Previous studies evaluating the effects of dietary carnitine on broiler chickens and laying hens raised under heat stress are summarized in Table 10. In broiler chickens subjected to high temperatures, dietary supplementation of 0.5 g/kg carnitine enhanced BW and FI [118]. Ghasemi and Nari [166] reported that 0.2 g/kg carnitine in diets increased breast meat and thymus weight and decreased abdominal fat, thigh fat, and breast fat of broiler chickens exposed to heat stress. In addition, dietary supplementation of 0.2 and 0.5 g/kg carnitine reduced heterophil, glucose, triglyceride, cholesterol, AST, LDL, MDA, and total oxidant status and elevated total protein, CAT, HDL, IBD antibody titer, IB antibody titer, and SRBC antibody titer in the serum and plasma of broiler chickens subjected to heat stress [118,122,166]. Rehman et al. [122] and Ghasemi and Nari [166] reported that dietary supplementation of 0.2 and 0.5 g/kg carnitine increased antibody titer of IBD, IB, and SRBC in the serum of broiler chickens raised under heat stress. Dietary supplementation of carnitine supports mitochondrial fatty acid oxidation and regulates metabolic and immune functions, which helps broiler chickens mitigate the physiological burden of heat stress and leads to improved growth performance, antioxidant status, and immune responses [118,164–166]. Therefore, under heat stress conditions, dietary carnitine may contribute to improved growth performance, immune response, and overall health in broiler chickens.
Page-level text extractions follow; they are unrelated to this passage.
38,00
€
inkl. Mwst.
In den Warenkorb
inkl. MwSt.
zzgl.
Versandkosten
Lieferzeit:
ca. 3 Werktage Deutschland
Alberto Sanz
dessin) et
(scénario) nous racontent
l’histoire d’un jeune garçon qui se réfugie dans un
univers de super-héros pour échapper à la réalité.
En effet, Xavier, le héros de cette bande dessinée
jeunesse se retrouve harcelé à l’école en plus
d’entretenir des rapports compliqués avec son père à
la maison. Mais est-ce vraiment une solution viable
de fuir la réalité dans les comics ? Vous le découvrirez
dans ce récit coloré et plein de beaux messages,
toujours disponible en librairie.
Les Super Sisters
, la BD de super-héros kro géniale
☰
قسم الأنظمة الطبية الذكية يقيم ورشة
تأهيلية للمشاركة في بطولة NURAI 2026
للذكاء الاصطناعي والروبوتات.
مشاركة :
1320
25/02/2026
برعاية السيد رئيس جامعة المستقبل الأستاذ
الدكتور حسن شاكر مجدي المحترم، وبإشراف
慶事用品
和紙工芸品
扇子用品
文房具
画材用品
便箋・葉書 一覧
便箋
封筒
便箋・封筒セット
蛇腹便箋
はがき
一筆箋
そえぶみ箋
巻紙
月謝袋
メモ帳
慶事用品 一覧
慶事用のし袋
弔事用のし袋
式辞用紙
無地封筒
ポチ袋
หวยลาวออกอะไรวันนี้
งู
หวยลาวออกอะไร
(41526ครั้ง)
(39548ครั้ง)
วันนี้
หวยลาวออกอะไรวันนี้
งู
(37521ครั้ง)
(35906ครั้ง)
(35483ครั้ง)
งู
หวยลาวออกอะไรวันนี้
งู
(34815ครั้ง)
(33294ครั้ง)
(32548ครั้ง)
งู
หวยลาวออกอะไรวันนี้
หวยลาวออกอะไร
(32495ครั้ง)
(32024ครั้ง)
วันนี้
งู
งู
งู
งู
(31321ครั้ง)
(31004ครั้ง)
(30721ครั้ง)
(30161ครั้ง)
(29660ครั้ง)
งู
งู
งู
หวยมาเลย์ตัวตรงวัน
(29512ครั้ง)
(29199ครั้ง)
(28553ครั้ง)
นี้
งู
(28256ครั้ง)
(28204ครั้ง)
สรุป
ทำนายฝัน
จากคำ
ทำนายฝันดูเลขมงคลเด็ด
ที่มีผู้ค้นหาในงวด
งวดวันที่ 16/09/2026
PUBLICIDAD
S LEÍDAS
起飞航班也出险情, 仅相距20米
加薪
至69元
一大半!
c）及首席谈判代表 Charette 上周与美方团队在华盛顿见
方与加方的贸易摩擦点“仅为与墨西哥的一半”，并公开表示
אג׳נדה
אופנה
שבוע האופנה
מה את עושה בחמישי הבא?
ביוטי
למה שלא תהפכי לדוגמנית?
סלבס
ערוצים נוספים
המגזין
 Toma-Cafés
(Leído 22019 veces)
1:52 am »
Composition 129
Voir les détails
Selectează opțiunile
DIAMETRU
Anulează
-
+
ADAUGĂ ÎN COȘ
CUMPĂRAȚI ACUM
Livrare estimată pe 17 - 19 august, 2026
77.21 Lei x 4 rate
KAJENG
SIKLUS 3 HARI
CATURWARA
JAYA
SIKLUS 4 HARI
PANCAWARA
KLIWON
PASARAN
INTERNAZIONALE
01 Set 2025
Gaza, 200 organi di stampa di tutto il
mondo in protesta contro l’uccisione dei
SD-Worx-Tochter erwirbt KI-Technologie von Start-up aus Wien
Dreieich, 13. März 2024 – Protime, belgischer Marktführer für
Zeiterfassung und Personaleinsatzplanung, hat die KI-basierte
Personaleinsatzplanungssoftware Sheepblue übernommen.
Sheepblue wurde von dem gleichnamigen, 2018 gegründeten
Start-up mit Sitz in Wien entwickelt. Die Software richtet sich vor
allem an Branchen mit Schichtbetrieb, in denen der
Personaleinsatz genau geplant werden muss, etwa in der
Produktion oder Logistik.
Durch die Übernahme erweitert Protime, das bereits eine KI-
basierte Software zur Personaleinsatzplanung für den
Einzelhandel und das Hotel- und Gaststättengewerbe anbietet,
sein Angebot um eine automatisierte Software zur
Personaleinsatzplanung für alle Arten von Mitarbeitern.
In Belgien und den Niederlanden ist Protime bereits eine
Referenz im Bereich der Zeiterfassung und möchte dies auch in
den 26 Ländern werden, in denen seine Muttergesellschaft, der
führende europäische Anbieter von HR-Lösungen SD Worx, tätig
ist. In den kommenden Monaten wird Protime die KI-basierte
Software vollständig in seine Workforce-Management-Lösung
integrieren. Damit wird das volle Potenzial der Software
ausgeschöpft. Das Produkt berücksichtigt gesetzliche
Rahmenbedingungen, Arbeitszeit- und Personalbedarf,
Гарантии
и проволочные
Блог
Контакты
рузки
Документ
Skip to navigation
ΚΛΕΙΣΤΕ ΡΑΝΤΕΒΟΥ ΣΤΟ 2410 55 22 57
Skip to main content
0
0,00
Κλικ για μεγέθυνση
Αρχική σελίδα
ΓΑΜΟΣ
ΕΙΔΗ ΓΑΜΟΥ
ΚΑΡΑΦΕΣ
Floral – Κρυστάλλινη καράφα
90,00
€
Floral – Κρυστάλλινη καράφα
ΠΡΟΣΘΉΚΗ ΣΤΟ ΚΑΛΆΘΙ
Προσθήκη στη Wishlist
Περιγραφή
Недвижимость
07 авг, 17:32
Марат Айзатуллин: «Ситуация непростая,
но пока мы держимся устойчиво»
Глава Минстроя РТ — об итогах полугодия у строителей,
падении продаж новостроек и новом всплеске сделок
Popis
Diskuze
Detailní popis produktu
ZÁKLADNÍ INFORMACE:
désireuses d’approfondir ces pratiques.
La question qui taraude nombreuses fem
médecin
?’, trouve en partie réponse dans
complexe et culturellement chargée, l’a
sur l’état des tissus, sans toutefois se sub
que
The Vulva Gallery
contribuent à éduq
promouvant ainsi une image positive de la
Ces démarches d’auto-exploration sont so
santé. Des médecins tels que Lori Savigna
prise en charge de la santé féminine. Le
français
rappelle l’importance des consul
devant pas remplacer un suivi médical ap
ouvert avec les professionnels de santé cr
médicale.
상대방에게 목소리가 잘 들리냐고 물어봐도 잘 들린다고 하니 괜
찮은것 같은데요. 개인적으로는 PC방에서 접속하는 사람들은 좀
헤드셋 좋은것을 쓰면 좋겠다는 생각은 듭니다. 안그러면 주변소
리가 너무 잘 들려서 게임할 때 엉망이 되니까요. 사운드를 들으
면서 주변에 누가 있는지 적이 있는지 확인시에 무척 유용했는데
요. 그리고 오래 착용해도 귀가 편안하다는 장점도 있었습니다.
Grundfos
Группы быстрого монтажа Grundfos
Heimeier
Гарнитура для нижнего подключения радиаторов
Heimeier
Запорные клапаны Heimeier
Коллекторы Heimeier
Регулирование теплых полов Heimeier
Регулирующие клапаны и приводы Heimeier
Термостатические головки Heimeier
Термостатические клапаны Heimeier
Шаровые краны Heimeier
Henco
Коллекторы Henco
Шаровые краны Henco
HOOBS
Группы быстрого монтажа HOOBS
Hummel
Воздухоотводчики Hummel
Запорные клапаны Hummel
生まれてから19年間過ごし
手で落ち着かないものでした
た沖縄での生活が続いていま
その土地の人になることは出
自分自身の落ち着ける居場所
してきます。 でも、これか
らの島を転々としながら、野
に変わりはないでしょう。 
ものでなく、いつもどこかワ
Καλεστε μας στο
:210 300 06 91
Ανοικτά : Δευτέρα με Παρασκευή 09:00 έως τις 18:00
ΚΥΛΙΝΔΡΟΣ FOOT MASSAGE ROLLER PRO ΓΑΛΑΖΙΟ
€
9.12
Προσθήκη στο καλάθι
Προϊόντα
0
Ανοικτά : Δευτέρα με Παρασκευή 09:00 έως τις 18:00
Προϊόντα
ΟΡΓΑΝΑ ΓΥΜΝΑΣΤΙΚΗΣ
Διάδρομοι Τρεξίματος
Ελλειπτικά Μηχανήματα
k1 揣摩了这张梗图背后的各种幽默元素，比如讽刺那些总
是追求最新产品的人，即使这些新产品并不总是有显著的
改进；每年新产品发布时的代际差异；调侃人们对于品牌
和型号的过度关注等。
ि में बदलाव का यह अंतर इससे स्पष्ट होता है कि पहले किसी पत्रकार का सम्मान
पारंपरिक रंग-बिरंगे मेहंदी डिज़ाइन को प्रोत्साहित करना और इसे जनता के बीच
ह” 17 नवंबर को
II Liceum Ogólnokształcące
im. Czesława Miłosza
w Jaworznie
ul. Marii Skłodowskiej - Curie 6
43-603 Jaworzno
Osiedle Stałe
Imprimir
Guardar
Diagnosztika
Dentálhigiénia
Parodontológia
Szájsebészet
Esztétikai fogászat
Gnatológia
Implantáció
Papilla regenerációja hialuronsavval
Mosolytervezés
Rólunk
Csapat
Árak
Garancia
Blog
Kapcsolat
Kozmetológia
| Animals | Inclusion level (g/kg) | Optimal inclusion level (g/kg) | Rearing conditions | Effects1) | References |
|---|---|---|---|---|---|
| Broiler chickens | 0.5 | 0.5 |
Temperature: 29.3–36.6°C Humidity: 52.0–65.8% |
Growth performance (↑BW, ↑FI), blood parameter (↓heterophil) serum parameter (↑IBD antibody titer, ↑paraoxonase, ↓total oxidant status, ↓glucose, ↑total protein) | [118] |
| 0.5 | 0.5 |
Temperature: 29.3–36.5°C Humidity: 52.0–65.8% |
Serum parameter (↓AST, ↓glucose, ↑protein, ↓cholesterol, ↓triglyceride, ↓LDL, ↑HDL) | [122] | |
| 0.2 | 0.2 |
Temperature: 33.0–34°C for 8 h/d and 24 ± 1°C for 16 h/d Humidity: 60 ± 5% |
Carcass trait (↑breast meat weight, ↓abdominal fat, ↓thigh fat, ↓breast fat), organ weight (↑thymus), blood parameter (↓heterophil, ↑SRBC antibody titer, ↑IB antibody titer), plasma parameter (↑catalase, ↓MDA) | [166] |
CONCLUSION
Heat stress induces diverse detrimental effects in broiler chickens and laying hens, including reduced productivity, suppressed immune function, hormone imbalances, and increased requirements for internal nutrients. These physiological disruptions contribute to considerable economic losses in poultry production. Heat stress is recognized as a major constraint to poultry production during periods of elevated temperatures, particularly in the hot summer season. To mitigate adverse effects of heat stress, dietary supplementation of functional nutrients such as amino acids, vitamins, minerals, and other feed additives has been proposed as an effective strategy for both broiler chickens and laying hens. Recent research efforts focus on evaluating the effectiveness of these nutritional interventions in mitigating heat-induced stress and improving poultry health and performance. Despite promising findings, the demand for effective functional nutrients and the optimization of their levels in diets remains urgent. Therefore, continued investigation is essential to identify and develop novel compounds and strategies capable of attenuating heat stress under both current and changing environments for poultry production. Ultimately, successful development of innovative nutritional solutions may play a crucial role in enhancing poultry welfare and sustaining productivity in the poultry industry.